┌─ Provided entries
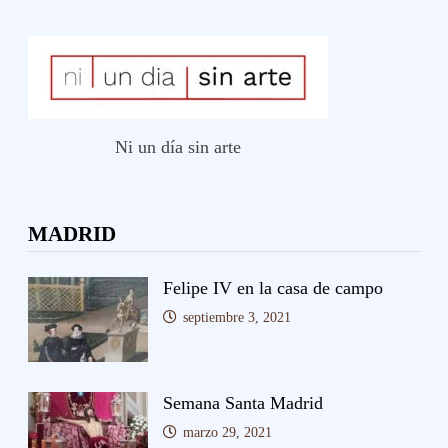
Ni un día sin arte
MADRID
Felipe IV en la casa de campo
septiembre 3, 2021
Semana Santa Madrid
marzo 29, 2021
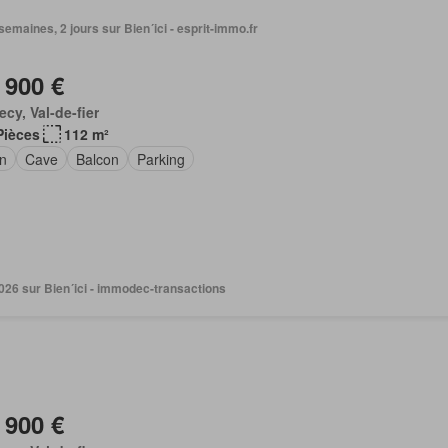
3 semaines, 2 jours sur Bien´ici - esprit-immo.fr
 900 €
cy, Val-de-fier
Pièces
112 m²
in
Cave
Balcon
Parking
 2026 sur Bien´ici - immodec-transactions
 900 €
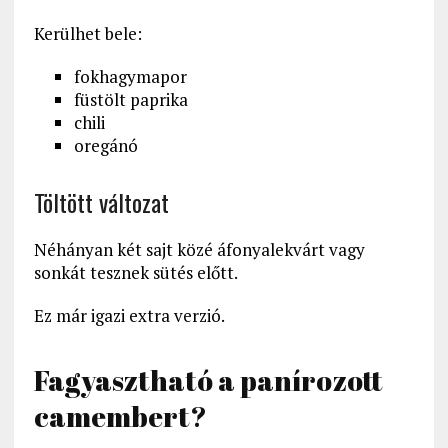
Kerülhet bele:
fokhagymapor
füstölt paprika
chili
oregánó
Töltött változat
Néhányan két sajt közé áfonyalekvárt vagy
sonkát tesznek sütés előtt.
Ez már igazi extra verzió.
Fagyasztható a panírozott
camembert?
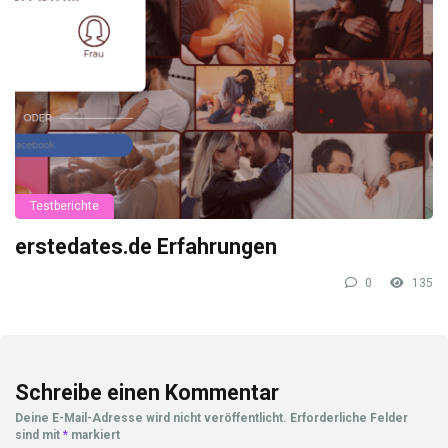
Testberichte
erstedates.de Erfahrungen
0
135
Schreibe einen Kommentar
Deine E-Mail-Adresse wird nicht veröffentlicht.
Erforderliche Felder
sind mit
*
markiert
└─
┌─ Provided entries
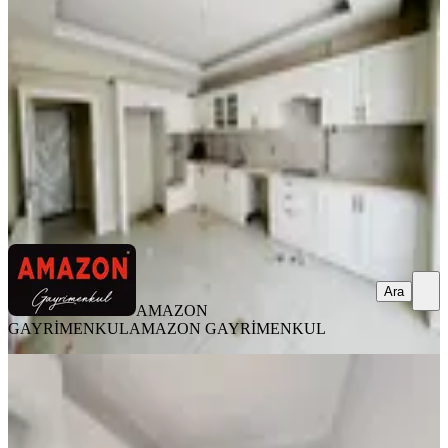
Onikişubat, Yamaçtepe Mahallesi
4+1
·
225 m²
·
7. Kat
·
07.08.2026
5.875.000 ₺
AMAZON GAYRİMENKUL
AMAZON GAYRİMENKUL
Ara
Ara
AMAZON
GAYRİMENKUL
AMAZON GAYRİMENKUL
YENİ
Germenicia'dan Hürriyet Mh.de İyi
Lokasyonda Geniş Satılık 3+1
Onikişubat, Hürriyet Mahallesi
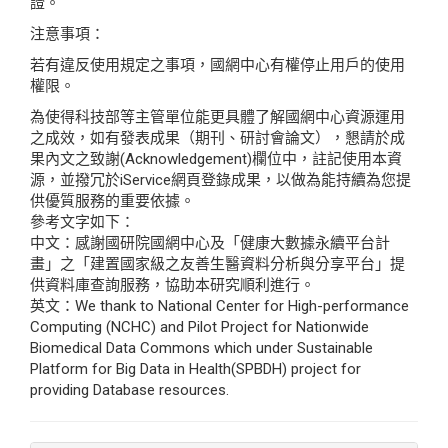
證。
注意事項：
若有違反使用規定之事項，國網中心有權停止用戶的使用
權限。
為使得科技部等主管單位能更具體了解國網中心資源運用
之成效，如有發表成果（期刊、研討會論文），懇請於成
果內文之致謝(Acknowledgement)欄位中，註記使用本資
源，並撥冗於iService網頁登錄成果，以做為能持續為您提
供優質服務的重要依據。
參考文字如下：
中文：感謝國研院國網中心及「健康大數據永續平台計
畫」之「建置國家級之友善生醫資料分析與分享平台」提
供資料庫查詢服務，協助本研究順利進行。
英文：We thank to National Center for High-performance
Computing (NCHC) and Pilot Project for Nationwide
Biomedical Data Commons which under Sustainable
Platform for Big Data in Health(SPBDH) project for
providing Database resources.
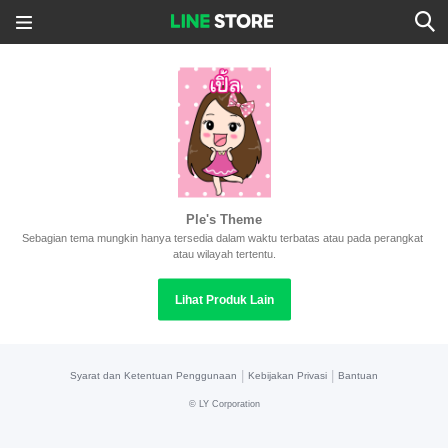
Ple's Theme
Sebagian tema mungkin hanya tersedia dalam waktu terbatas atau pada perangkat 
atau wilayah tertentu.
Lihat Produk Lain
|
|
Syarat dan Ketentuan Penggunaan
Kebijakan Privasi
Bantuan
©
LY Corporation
└─
┌─ Provided entries
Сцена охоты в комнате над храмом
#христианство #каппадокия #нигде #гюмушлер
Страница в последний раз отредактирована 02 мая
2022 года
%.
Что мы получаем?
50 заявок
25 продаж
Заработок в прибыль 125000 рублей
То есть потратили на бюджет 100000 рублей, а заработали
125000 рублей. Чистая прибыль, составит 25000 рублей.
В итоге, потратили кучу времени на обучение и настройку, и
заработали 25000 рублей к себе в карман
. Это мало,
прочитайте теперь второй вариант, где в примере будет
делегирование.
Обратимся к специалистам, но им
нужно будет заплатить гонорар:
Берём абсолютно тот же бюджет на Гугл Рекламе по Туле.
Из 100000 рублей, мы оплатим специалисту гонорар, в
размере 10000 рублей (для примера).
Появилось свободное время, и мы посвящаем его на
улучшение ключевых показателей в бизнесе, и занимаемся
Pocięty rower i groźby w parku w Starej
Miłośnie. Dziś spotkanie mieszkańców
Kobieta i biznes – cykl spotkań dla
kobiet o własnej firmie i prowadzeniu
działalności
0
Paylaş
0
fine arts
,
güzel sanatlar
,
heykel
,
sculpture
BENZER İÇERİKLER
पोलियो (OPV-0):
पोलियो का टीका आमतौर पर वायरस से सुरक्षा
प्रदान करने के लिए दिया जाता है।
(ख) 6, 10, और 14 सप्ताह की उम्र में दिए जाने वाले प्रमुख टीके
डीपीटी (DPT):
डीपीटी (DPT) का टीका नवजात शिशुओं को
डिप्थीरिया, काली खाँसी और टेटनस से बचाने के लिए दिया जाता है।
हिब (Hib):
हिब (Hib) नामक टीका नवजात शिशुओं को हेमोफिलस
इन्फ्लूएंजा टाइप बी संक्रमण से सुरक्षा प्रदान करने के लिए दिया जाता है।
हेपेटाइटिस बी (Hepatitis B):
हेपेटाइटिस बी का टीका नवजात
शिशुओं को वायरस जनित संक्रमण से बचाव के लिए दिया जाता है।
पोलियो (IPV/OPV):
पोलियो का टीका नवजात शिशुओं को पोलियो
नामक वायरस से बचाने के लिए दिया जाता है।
└─
▶ [Action item]: Please find every line in the records above that holds the word "потратили" and copy it.

▶ [Task solution]:
То есть потратили на бюджет 100000 рублей, а заработали
В итоге, потратили кучу времени на обучение и настройку, и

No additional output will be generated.